In contrast to intention, outsourcing not carried out and material changes, for the time being, serious incidents do not have to be reported via the electronic reporting platform. This is because BaFin is currently developing a uniform digital reporting form for incident reporting. When developing this form, BaFin will take into account its initial experience with incident reports it receives in future, which are expected to be very diverse.

When the reporting regulations have entered into force, BaFin will provide information on its website about the address for reporting serious incidents and the details required. In the long term, it is planned that companies will also use the MVP to report such incidents.

Map provides supervisors with an overview

What happens with the data BaFin receives via the MVP? Firstly, BaFin assesses reports as soon as they are received as part of its ongoing supervision and, where necessary, orders direct measures against the external service provider.

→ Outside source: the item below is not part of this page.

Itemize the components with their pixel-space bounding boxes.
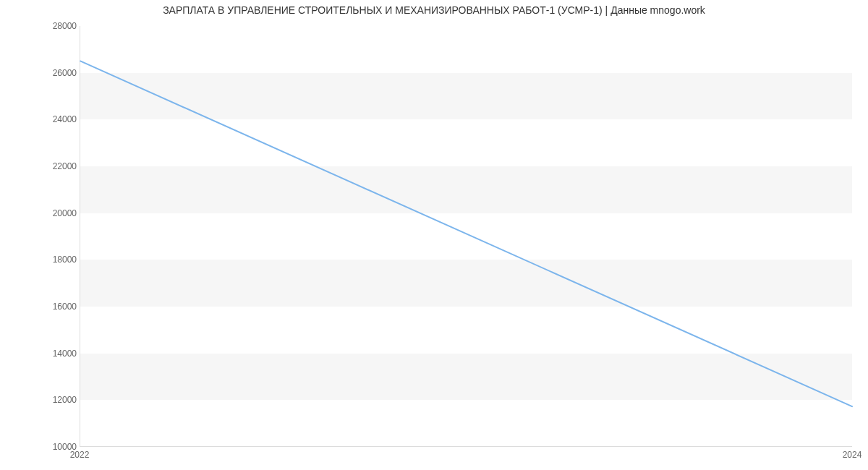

In addition, the data are saved in a database for all relevant BaFin sectors. Dr Sibel Kocatepe and her colleagues regularly use this database and derive from it findings relevant across BaFin’s supervisory areas.

Map

© BaFin

And how does that work exactly? Firstly, BaFin’s experts create a graphic representation of the data in the form of outsourcing maps. These maps show red and grey points with lines of different sizes, alongside lots of numbers. For the uninitiated, they may look like constellations in the night sky, but specialists understand them instantly: they can identify concentration risks, even if these risks arise at the fourth or fifth service provider in an outsourcing chain. Sometimes it is only at this level that it becomes apparent that the same service provider is contracted by numerous companies and provides services to a variety of companies. Supervisors need this knowledge in order to adequately monitor service providers. This also shows which multiple client service providers BaFin should focus its attention on.